Estimating row count from explain output…in Perl!
At the end of his blog post, Laurenz Albe shows how to use a quick and dirty function to estimate the number of rows returned by an arbitrary query.While I don’t believe it is often a good idea to judge the size of a query by the optimizer guesses, the approach is interesting. Laurenz shows how to exploit the
JSON
format and query facilities to extract data from the EXPLAIN
output, why not using Perl to crunch the textual data?
So here it is a simple implementation to extract the estimate within Perl:
CREATE OR REPLACE FUNCTION plperl_row_estimate( query text )
RETURNS BIGINT
AS $PERL$
my ( $query ) = @_;
return 0 if ( ! $query );
$query = sprintf "EXPLAIN (FORMAT YAML) %s", $query;
elog( DEBUG, "Estimating from [$query]" );
my @estimated_rows = map { s/Plan Rows:\s+(\d+)$/$1/; $_ }
grep { $_ =~ /Plan Rows:/ }
split( "\n", spi_exec_query( $query )->{ rows }[ 0 ]->{ "QUERY PLAN" } );
return 0 if ( ! @estimated_rows );
return $estimated_rows[ 0 ];
$PERL$
LANGUAGE plperl;
testdb=> select plperl_row_estimate( 'SELECT p.* FROM persona p JOIN persona k on k.pk = p.pk WHERE k.eta = 40' );
plperl_row_estimate
---------------------
69500
my @estimated_rows = map { s/Plan Rows:\s+(\d+)$/$1/; $_ }
grep { $_ =~ /Plan Rows:/ }
split( "\n", spi_exec_query( $query )->{ rows }[ 0 ]->{ "QUERY PLAN" } );
spi_exec_query
an EXPLAIN
is executed and its format, in YAML
is split into an array of strings, one entry per line.
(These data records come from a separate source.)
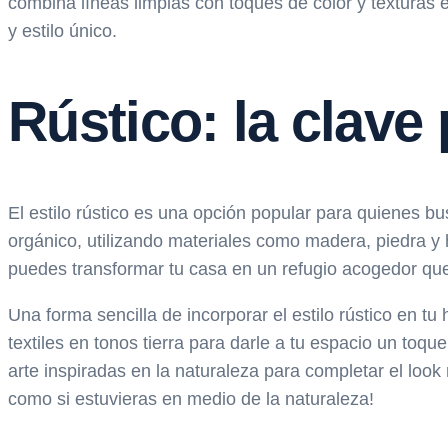
combina líneas limpias con toques de color y texturas 
y estilo único.
Rústico: la clave
El estilo rústico es una opción popular para quienes bu
orgánico, utilizando materiales como madera, piedra y h
puedes transformar tu casa en un refugio acogedor que
Una forma sencilla de incorporar el estilo rústico en 
textiles en tonos tierra para darle a tu espacio un toq
arte inspiradas en la naturaleza para completar el look
como si estuvieras en medio de la naturaleza!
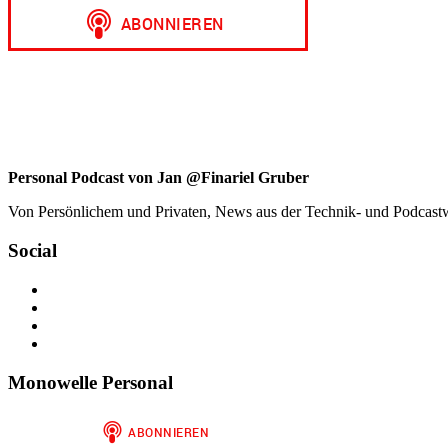
nach:
Personal Podcast von Jan @Finariel Gruber
Von Persönlichem und Privaten, News aus der Technik- und Podcastwelt
Social
Profil
von
Profil
jan.m.gruber
von
Profil
auf
monowelle
von
Profil
Facebook
auf
finariel
von
anzeigen
Twitter
auf
Finariel
Monowelle Personal
anzeigen
Instagram
auf
anzeigen
WordPress.org
anzeigen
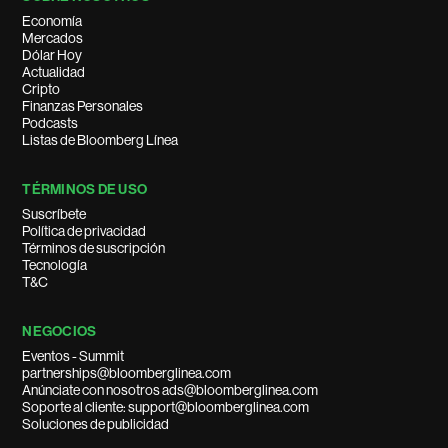
Economía
Mercados
Dólar Hoy
Actualidad
Cripto
Finanzas Personales
Podcasts
Listas de Bloomberg Línea
TÉRMINOS DE USO
Suscríbete
Política de privacidad
Términos de suscripción
Tecnología
T&C
NEGOCIOS
Eventos - Summit
partnerships@bloomberglinea.com
Anúnciate con nosotros ads@bloomberglinea.com
Soporte al cliente: support@bloomberglinea.com
Soluciones de publicidad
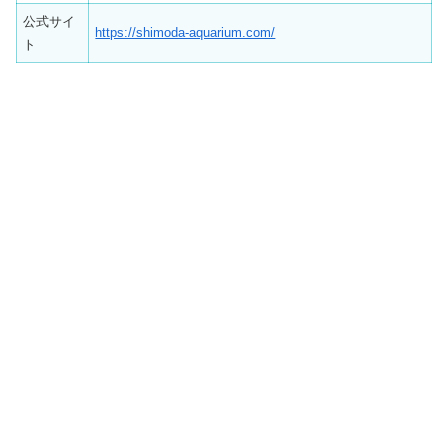
公式サイ
https://shimoda-aquarium.com/
ト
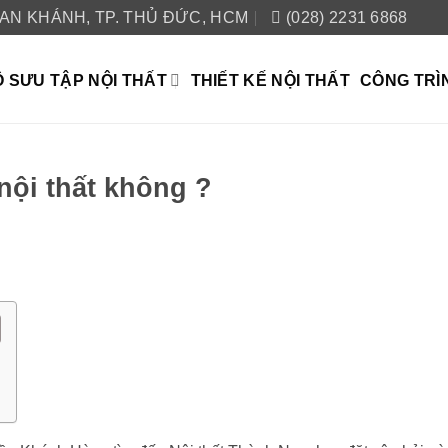
 AN KHÁNH, TP. THỦ ĐỨC, HCM
(028) 2231 6868
 SƯU TẬP NỘI THẤT
THIẾT KẾ NỘI THẤT
CÔNG TRÌ
nội thất không ?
Such array, is then passed to grep
to exclude all rows that do not contain information about the row estimation. Last, map
extracts the numeric value from such lines.
After that, therefore, there is an array of
@estimated_rows
entries where each one contains the rows estimatation of each plan node, with the outer node in the begin of the array. Such single position is therefore returned by the function and all the others are dropped away.
As a final note, please consider that such function accepts an arbitrary piece of text and tries to execute it as a query, therefore it must be used carefully to avoid SQL-injection and problems alike.